FE-SEM Characterization of ZnO nanoparticle
The surface morphology of cinnamon ZnO Acetate NPs were confirmed by Sem images in Fig. 5,where indicated that all shapes of ZnO NP were nearly same they were appeared as spherical, hexagonal,clearly defined borders, this due to basic media and well distribution of hydroxyl group also less aggregated than zinc sulfate precursors due to acetate stabilize the particle during its synthesis, the present study in accordance with [11] were using other plant extract Salvadora Persia leaf extract with zine acetate as precursor [18] .FeSEM image in Fig. 5 also indicated that the size of nanoparticle was (19.43nm )for ( ZnO A) and (33.01nm) for (ZnO S) while other study reported 70nm when zinc sulfate were used as precursor[19] . This result is in agreement with the result of XRD of our present study in which indicates that the particle size is less than 100nm [20].

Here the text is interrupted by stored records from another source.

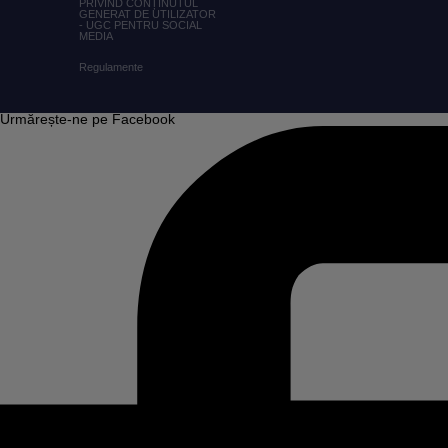
PRIVIND CONȚINUTUL
GENERAT DE UTILIZATOR
- UGC PENTRU SOCIAL
MEDIA
Regulamente
Urmărește-ne pe Facebook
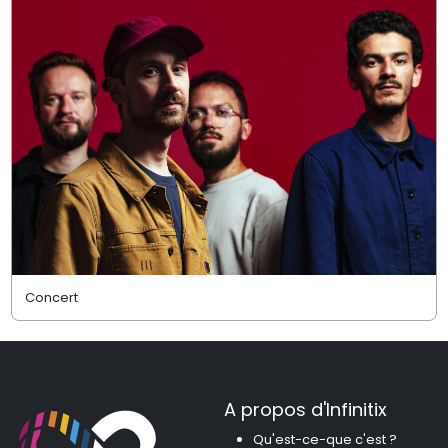
Concert
A propos d'Infinitix
Qu'est-ce-que c'est ?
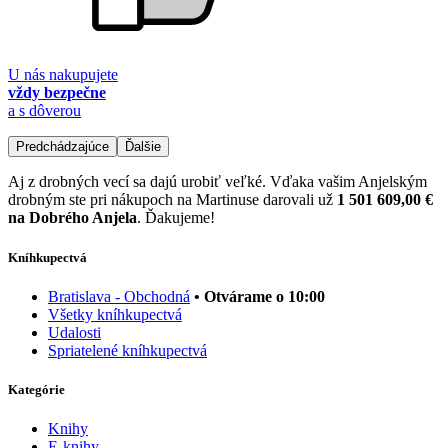
U nás nakupujete
vždy bezpečne
a s dôverou
Predchádzajúce
Ďalšie
Aj z drobných vecí sa dajú urobiť veľké. Vďaka vašim Anjelským
drobným ste pri nákupoch na Martinuse darovali už
1 501 609,00 €
na Dobrého Anjela
. Ďakujeme!
Kníhkupectvá
Bratislava - Obchodná
• Otvárame o 10:00
Všetky kníhkupectvá
Udalosti
Spriatelené kníhkupectvá
Kategórie
Knihy
E-knihy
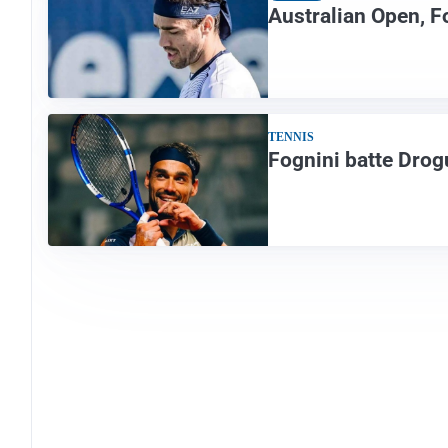
Australian Open, Fo
TENNIS
Fognini batte Drogu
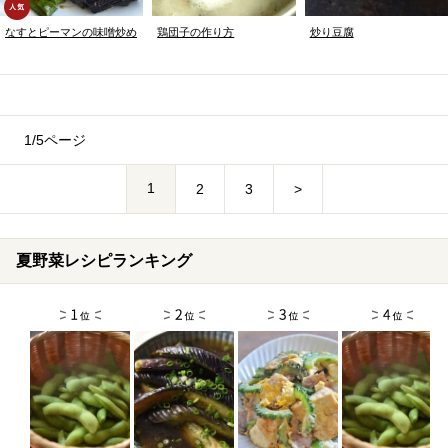
なすとピーマンの味噌炒め
鶏団子の作り方
炒り豆腐
1/5ページ
1
2
3
>
夏野菜レシピランキング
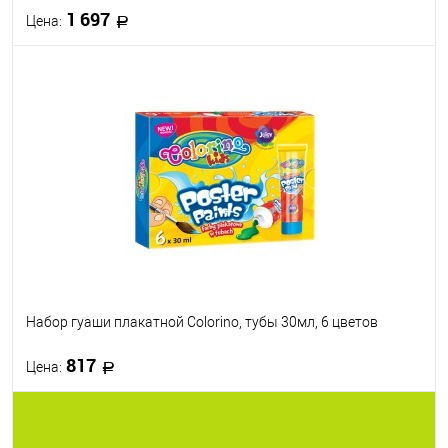
1 697
Цена:
В корзину
В избранное
В наличии
Набор гуаши плакатной Colorino, тубы 30мл, 6 цветов
817
Цена:
В корзину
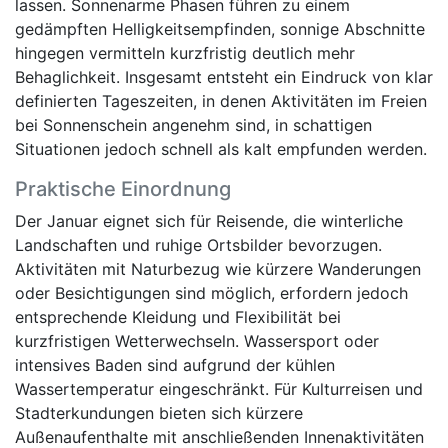
lassen. Sonnenarme Phasen führen zu einem
gedämpften Helligkeitsempfinden, sonnige Abschnitte
hingegen vermitteln kurzfristig deutlich mehr
Behaglichkeit. Insgesamt entsteht ein Eindruck von klar
definierten Tageszeiten, in denen Aktivitäten im Freien
bei Sonnenschein angenehm sind, in schattigen
Situationen jedoch schnell als kalt empfunden werden.
Praktische Einordnung
Der Januar eignet sich für Reisende, die winterliche
Landschaften und ruhige Ortsbilder bevorzugen.
Aktivitäten mit Naturbezug wie kürzere Wanderungen
oder Besichtigungen sind möglich, erfordern jedoch
entsprechende Kleidung und Flexibilität bei
kurzfristigen Wetterwechseln. Wassersport oder
intensives Baden sind aufgrund der kühlen
Wassertemperatur eingeschränkt. Für Kulturreisen und
Stadterkundungen bieten sich kürzere
Außenaufenthalte mit anschließenden Innenaktivitäten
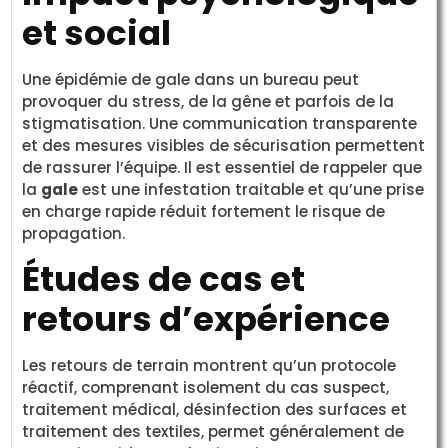
et social
Une épidémie de gale dans un bureau peut
provoquer du stress, de la gêne et parfois de la
stigmatisation. Une communication transparente
et des mesures visibles de sécurisation permettent
de rassurer l’équipe. Il est essentiel de rappeler que
la
gale
est une infestation traitable et qu’une prise
en charge rapide réduit fortement le risque de
propagation.
Études de cas et
retours d’expérience
Les retours de terrain montrent qu’un protocole
réactif, comprenant isolement du cas suspect,
traitement médical, désinfection des surfaces et
traitement des textiles, permet généralement de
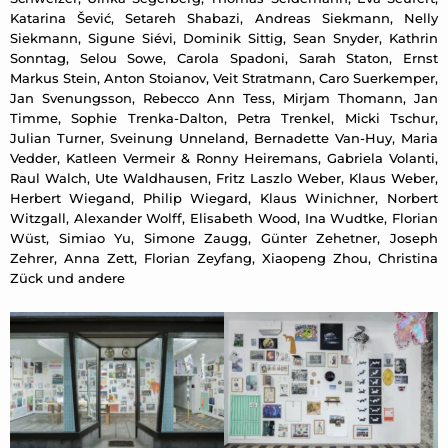
Katarina Šević, Setareh Shabazi, Andreas Siekmann, Nelly
Siekmann, Sigune Siévi, Dominik Sittig, Sean Snyder, Kathrin
Sonntag, Selou Sowe, Carola Spadoni, Sarah Staton, Ernst
Markus Stein, Anton Stoianov, Veit Stratmann, Caro Suerkemper,
Jan Svenungsson, Rebecco Ann Tess, Mirjam Thomann, Jan
Timme, Sophie Trenka-Dalton, Petra Trenkel, Micki Tschur,
Julian Turner, Sveinung Unneland, Bernadette Van-Huy, Maria
Vedder, Katleen Vermeir & Ronny Heiremans, Gabriela Volanti,
Raul Walch, Ute Waldhausen, Fritz Laszlo Weber, Klaus Weber,
Herbert Wiegand, Philip Wiegard, Klaus Winichner, Norbert
Witzgall, Alexander Wolff, Elisabeth Wood, Ina Wudtke, Florian
Wüst, Simiao Yu, Simone Zaugg, Günter Zehetner, Joseph
Zehrer, Anna Zett, Florian Zeyfang, Xiaopeng Zhou, Christina
Zück und andere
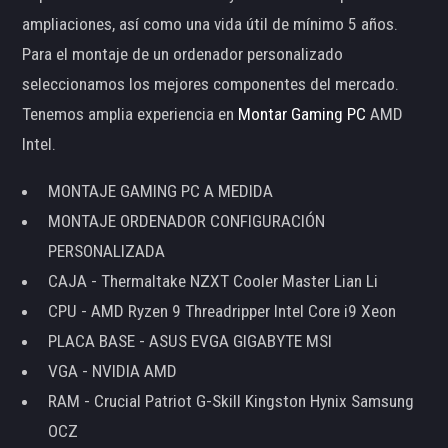
ampliaciones, así como una vida útil de mínimo 5 años.
Para el montaje de un ordenador personalizado
seleccionamos los mejores componentes del mercado.
Tenemos amplia experiencia en
Montar Gaming PC
AMD
Intel.
MONTAJE GAMING PC A MEDIDA
MONTAJE ORDENADOR CONFIGURACIÓN
PERSONALIZADA
CAJA - Thermaltake NZXT Cooler Master Lian Li
CPU - AMD Ryzen 9 Threadripper Intel Core i9 Xeon
PLACA BASE - ASUS EVGA GIGABYTE MSI
VGA - NVIDIA AMD
RAM - Crucial Patriot G-Skill Kingston Hynix Samsung
OCZ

EDS and MAPS Characterizations of ZnO nanoparticle
Figs. 6, 7A, and 7B: both EDS and MAPs were explaining and confirm the formation of ZnO Nps and EDS showed the component of ZnO NPs in which the presence of maximum peaks of Zinc and Oxygen and the highest peaks of Zinc were observed at 1 eV and 8.6 eV, while the Oxygen signal appeared at 0.5 eV.as showed in Fig. 6 identified the green synthesis of pure ZnO NPs. It was about %80 for ( ZnO A) and about %60 and for (ZnO S) in which in agreement [19], [21] while other studies reported %17.81 of ZnO NP by zinc acetate precursor from Wodyetia bifurcata fruit peel extract [8]. The biomolecules in cinnamon zeylanicum are the source of trace amounts of (C) as well as Au, P, S, and K of both precursors indicates the capping agents of plant photochemical elements [22].
CONCLUSION
Green synthesis of ZnO NP by cinnamon zeylanicum is easy,ecofriendly less toxic, less time consuming and act as good reducing and capping agent for synthesis ZnO NPs by both precursors ( ZnO A) and (ZnO S)all of each following characterizations including UV vis spectrometer,FTIR,XRD,FESEM,EDS and MAPS confirm the green synthesis of ZnO NP by cinnamon zeylanicum, however the present study zinc acetate recorded smaller particle size less agglomerations and more purified ZnO NP than zinc sulfate, that’s why zinc acetate is faster and better absorption in water.
ACKNOWLEDGMENTS
We would like to express our gratitude to Erbil Polytechnic University and Hawler Medical University for their financial support and help with our project.